Records contained in a dataset:
******

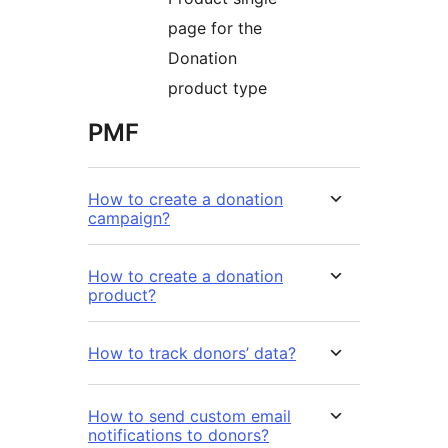
page for the
Donation
product type
PMF
How to create a donation
campaign?
How to create a donation
product?
How to track donors’ data?
How to send custom email
notifications to donors?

******

▶ **Your instructions**: Starting from the records above, filter out all lines except those containing the word "donors".

▶ **Response to this task**:
How to track donors’ data?
notifications to donors?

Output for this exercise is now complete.